* _Dataset records_
"""

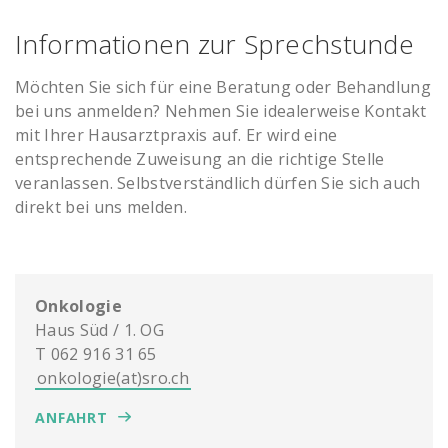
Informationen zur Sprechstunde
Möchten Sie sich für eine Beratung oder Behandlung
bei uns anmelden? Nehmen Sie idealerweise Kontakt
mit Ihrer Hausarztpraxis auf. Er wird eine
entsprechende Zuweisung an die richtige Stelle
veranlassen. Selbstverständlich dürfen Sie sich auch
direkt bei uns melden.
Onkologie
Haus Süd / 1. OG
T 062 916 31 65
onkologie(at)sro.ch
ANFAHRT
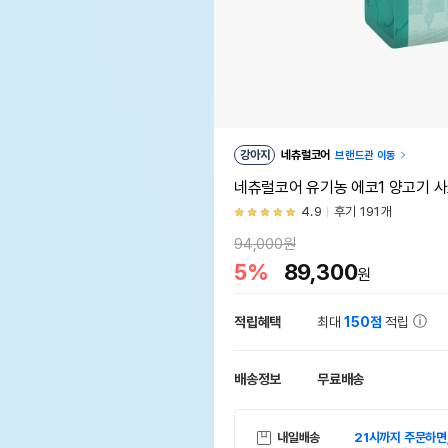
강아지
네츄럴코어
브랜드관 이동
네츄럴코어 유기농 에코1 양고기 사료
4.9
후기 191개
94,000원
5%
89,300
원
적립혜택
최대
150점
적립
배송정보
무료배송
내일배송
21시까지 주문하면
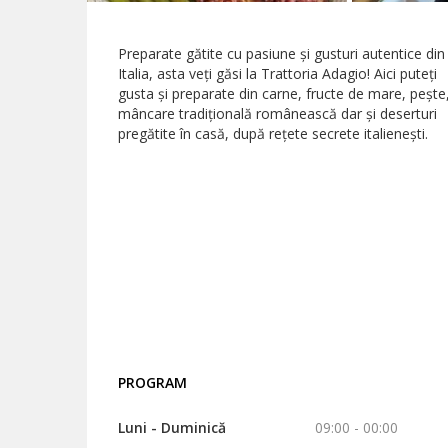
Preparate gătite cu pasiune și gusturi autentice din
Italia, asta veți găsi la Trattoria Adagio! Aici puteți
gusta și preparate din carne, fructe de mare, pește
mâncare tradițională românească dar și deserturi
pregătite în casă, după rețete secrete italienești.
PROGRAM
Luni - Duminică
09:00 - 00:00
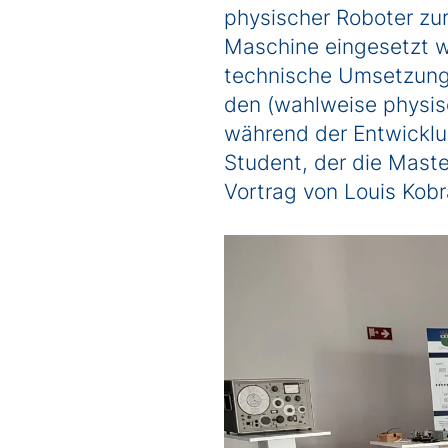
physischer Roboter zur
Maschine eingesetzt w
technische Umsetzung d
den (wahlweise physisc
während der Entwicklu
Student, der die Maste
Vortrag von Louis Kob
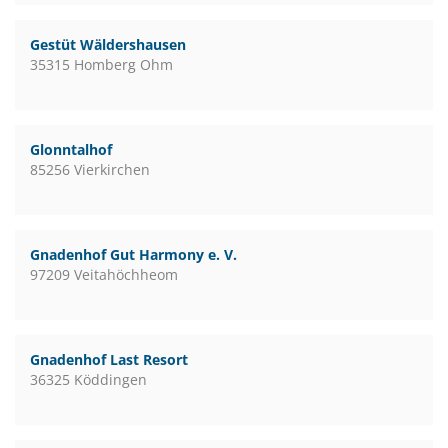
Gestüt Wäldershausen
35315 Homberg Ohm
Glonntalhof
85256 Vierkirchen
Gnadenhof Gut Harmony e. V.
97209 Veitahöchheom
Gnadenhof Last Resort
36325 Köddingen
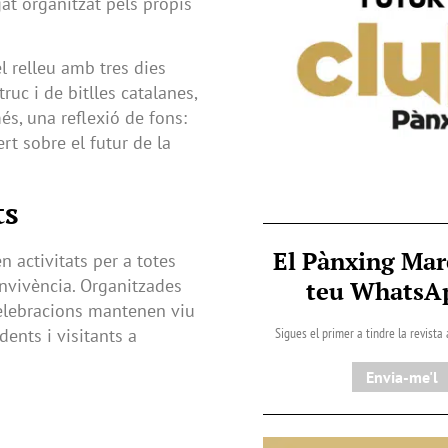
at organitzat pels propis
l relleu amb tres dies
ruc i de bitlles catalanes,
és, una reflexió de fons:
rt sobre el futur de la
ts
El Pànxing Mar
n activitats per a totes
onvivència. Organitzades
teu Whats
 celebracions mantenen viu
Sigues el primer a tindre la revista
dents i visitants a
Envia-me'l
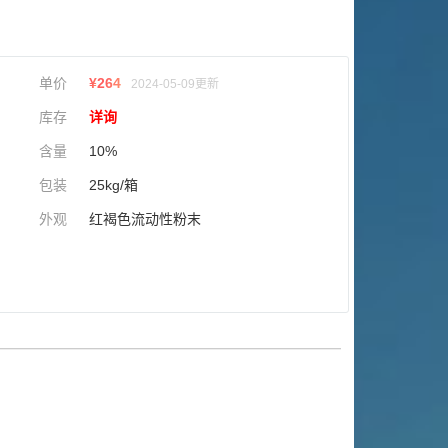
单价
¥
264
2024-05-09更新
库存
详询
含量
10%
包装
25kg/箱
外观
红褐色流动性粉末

"""

* _Task description_
Take the records from their first line through the line containing "Italia, asta veți" and please return exactly those lines, both ends included, minus the pictures.

* _Solved problem_
Informationen zur Sprechstunde
Möchten Sie sich für eine Beratung oder Behandlung
bei uns anmelden? Nehmen Sie idealerweise Kontakt
mit Ihrer Hausarztpraxis auf. Er wird eine
entsprechende Zuweisung an die richtige Stelle
veranlassen. Selbstverständlich dürfen Sie sich auch
direkt bei uns melden.
Onkologie
Haus Süd / 1. OG
T 062 916 31 65
onkologie(at)sro.ch
ANFAHRT
강아지
네츄럴코어
브랜드관 이동
네츄럴코어 유기농 에코1 양고기 사료
4.9
후기 191개
94,000원
5%
89,300
원
적립혜택
최대
150점
적립
배송정보
무료배송
내일배송
21시까지 주문하면
Preparate gătite cu pasiune și gusturi autentice din
Italia, asta veți găsi la Trattoria Adagio! Aici puteți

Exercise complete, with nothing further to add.